As I recall, we spent most of this story just massively showing off to each other, deliberately leaving impossible cliff-hangers that the other one then had to resolve, implying an increasingly complicated and often contradictory back-story for the hero and introducing ever more outrageously stupid characters.

And then, about halfway through, I suddenly had one of those inexplicable moments where somebody else leans over your shoulder, takes hold of the end of your pen and forces you to write something entirely different. For no reason I could ever get to the bottom of, our smiling-idiot hero turned to camera and poured out a dark, tortured story about the time in his life he was most ashamed of.
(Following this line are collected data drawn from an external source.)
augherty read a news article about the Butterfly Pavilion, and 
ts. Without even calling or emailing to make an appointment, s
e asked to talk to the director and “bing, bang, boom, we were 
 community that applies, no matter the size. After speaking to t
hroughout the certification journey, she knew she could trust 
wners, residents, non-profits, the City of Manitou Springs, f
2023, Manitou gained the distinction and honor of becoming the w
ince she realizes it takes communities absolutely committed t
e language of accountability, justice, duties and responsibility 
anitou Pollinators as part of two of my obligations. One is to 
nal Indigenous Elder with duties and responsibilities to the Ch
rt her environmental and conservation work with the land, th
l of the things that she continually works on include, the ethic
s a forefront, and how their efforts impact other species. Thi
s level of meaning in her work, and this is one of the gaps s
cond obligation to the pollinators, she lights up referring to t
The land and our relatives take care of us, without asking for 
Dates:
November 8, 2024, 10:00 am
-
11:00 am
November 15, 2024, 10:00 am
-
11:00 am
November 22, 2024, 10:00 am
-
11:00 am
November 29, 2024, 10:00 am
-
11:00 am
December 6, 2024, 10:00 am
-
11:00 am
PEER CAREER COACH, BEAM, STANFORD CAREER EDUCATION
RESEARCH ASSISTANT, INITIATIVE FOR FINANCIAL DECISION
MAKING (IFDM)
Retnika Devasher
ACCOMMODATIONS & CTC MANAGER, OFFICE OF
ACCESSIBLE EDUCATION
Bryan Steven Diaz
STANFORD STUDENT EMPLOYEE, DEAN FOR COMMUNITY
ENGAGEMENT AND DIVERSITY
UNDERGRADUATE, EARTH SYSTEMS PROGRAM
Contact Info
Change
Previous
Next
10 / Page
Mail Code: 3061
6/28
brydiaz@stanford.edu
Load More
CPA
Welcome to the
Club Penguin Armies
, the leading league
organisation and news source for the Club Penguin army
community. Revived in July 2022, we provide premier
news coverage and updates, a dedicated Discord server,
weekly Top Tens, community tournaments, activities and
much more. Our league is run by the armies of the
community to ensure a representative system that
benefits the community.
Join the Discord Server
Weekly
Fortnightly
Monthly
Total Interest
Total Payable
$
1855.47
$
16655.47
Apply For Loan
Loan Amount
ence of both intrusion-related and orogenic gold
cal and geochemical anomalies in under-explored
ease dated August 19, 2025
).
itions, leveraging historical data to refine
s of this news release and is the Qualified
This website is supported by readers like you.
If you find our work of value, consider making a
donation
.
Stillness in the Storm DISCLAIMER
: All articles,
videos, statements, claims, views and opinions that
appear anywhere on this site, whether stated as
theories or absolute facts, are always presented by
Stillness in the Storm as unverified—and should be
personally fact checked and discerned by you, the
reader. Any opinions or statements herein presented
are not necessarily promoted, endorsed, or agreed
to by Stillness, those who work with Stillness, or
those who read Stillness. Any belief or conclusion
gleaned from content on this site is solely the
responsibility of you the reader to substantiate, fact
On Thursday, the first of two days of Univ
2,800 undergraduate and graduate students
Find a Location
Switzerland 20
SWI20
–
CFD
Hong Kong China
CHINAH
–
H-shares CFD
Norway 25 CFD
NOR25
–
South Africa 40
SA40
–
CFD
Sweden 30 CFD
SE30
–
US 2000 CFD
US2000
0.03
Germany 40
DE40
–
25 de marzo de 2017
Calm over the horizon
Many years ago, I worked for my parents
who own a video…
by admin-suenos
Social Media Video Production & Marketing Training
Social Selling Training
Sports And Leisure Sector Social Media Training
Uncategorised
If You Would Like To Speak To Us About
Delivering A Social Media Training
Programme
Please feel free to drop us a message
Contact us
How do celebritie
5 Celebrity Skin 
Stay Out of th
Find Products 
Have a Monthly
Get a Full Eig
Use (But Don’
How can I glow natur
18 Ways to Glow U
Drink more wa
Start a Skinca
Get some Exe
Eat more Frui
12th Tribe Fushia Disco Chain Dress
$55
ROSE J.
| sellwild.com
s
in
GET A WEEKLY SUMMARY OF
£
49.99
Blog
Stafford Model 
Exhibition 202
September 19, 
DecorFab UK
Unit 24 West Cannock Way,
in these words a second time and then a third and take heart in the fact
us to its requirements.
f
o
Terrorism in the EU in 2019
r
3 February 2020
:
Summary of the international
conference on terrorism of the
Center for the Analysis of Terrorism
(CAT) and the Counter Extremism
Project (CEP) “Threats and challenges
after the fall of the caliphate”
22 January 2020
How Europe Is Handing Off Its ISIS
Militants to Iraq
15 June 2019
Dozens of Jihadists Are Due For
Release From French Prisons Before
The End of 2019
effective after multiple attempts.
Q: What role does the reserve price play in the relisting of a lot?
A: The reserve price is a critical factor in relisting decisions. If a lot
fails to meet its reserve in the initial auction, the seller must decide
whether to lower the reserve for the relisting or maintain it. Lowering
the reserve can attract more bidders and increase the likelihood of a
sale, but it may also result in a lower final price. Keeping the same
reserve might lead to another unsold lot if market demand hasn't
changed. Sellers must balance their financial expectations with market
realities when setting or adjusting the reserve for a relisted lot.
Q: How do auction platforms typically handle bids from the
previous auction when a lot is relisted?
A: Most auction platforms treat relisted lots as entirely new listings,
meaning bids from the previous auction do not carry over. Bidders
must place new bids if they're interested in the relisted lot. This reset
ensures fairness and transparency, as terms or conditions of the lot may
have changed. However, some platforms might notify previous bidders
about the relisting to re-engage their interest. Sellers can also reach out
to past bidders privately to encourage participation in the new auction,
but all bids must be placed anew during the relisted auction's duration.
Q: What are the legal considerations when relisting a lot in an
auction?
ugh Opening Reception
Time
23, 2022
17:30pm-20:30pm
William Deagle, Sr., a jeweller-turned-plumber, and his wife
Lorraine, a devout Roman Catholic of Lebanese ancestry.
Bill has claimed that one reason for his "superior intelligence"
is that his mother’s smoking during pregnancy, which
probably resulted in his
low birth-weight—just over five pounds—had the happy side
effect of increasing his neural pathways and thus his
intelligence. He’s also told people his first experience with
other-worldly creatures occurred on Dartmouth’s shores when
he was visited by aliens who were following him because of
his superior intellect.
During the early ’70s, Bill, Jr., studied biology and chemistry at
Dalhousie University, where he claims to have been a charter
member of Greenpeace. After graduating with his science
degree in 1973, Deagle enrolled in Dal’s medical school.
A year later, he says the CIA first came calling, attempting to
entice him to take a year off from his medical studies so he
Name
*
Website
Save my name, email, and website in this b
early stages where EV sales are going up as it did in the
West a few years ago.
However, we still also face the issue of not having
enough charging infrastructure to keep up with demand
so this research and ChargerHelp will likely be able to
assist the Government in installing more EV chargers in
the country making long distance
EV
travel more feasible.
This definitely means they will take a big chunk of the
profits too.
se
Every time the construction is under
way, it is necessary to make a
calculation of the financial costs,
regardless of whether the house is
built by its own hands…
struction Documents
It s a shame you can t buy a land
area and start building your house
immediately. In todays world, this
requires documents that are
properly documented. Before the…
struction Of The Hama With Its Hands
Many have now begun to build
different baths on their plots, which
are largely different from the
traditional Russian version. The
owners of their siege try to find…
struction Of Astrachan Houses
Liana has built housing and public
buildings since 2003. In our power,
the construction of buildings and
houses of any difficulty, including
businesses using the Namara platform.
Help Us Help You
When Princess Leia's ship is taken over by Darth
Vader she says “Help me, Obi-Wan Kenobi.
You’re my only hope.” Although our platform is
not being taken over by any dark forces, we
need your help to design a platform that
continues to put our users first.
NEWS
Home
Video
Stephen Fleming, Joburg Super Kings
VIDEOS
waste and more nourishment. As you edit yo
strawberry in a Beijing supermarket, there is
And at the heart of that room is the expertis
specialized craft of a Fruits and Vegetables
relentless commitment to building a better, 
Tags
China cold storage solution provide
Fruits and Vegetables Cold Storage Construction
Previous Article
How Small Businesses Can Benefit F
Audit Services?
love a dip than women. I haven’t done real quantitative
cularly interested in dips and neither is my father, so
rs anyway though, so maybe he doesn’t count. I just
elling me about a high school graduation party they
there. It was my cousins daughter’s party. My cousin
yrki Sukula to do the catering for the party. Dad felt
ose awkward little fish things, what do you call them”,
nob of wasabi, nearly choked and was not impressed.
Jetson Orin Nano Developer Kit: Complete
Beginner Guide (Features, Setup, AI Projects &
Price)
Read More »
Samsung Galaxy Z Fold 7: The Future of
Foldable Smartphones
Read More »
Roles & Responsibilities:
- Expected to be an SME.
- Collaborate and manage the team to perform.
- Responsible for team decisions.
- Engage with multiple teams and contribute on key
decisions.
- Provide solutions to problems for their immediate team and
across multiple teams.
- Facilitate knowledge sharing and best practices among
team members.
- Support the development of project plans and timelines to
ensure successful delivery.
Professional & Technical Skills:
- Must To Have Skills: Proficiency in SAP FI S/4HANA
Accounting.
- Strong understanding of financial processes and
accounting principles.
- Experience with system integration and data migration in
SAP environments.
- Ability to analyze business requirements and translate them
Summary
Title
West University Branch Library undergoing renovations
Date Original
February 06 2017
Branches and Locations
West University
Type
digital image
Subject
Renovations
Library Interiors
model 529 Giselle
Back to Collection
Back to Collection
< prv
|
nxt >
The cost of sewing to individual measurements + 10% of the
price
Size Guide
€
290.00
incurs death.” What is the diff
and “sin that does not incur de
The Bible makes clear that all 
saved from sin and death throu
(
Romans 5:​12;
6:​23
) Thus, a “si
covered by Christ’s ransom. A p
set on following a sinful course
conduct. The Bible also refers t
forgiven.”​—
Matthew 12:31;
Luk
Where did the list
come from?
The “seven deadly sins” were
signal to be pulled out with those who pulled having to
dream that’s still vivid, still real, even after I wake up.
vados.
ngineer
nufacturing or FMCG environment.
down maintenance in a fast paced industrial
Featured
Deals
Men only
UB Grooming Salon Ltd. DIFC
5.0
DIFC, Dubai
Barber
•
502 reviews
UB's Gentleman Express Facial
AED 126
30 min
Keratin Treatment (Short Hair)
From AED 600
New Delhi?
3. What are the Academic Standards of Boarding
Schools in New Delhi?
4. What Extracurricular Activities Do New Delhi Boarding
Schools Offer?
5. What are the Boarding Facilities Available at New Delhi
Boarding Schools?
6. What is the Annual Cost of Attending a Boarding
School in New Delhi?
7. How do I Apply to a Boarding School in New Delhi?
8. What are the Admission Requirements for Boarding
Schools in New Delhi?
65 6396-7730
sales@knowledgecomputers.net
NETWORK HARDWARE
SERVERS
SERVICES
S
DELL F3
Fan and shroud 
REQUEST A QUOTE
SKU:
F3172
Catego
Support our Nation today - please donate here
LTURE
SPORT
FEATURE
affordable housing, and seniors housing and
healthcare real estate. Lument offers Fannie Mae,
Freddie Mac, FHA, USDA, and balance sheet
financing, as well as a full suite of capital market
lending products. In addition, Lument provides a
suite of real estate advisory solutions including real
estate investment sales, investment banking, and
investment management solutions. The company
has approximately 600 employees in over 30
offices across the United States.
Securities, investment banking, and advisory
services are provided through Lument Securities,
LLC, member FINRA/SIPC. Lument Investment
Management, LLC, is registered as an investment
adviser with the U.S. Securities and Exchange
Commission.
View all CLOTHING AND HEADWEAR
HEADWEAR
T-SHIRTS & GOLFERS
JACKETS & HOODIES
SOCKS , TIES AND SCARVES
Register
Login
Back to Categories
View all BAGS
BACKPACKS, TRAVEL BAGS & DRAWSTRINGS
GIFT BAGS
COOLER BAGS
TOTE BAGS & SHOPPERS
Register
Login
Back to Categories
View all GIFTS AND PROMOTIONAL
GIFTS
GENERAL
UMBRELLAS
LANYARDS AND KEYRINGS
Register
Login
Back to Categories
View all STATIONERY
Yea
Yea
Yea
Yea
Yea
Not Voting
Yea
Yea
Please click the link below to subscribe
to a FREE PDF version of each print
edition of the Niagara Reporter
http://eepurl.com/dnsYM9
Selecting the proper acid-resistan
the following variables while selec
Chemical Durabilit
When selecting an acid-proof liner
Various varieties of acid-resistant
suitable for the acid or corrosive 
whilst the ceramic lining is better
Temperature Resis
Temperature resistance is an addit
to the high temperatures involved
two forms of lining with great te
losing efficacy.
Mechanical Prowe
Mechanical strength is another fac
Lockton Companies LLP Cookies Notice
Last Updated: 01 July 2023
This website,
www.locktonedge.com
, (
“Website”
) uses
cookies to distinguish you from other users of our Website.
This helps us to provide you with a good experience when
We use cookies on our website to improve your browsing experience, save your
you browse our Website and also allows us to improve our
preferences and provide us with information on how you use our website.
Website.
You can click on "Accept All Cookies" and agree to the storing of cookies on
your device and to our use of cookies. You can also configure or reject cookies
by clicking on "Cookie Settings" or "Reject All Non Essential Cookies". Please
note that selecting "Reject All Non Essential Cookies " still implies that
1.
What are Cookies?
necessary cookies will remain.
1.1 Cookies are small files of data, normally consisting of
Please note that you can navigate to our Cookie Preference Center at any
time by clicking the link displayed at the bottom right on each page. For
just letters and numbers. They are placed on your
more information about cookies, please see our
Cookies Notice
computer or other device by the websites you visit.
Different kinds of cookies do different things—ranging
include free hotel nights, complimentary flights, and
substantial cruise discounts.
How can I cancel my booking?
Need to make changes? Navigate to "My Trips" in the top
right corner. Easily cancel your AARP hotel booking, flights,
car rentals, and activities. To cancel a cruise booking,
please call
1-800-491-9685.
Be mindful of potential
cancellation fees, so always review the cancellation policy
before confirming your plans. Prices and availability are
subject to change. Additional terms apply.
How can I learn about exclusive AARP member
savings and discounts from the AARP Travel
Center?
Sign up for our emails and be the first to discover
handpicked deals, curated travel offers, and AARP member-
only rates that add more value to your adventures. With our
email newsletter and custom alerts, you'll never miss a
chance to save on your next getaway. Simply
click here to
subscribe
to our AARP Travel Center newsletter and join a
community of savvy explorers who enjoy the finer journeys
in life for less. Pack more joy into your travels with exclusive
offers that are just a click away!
It had so very little to do with anything else in the story that I nearly didn’t send it, but in the end I just wrote, “Erm, don’t know where this came from but, erm, here it is. I think there might be something wrong with me, actually” and pressed ‘send’.

The response was kind and lovely*, and encouraged me to work Jack’s unexpected sidetrack into a finished short piece. I decided to make him a stand-up comic because I’m fascinated by the disturbingly close connection between stand-up comedy and personal trauma. I once saw an interview with Sarah Millican where she said she became a comic after her personal therapist said to her at the end of a session, “You do know this is actually a stand-up comedy routine, right?” I’m very, very glad Millican has taken up comedy as a profession, because she’s brilliant. On the other hand, I can’t imagine how it must feel to know that even your therapist is laughing at the traumatic ending of your marriage. That uncomfortable tension between comedy and confession felt like exactly the right kind of space for Jack to share his story.

One of the things I love about “The View From Here” is that they illustrate the fiction they publish. Like most writers, there’s nothing I love more than knowing that someone out there understands what I was trying to do. Having a stranger quietly choose exactly the right images to highlight the key moments of your story is an incredible feeling.

So, yeah; that’s “Edin-Burrow”. I’d love to know what you think of it. As far as I can tell there isn’t a feedback mechanic on “The View From Here”, but if you’ve got any thoughts you’d like to share, please feel free to leave a comment on here instead. And do check out the rest of their published pieces as well. I’m in some fantastic company.

*Like his response isn’t engraved on my memory. What he actually said was, “Holy shit, you are a genius and I am not worthy”. Clearly not true. But that’s the kind of feedback that stays with you.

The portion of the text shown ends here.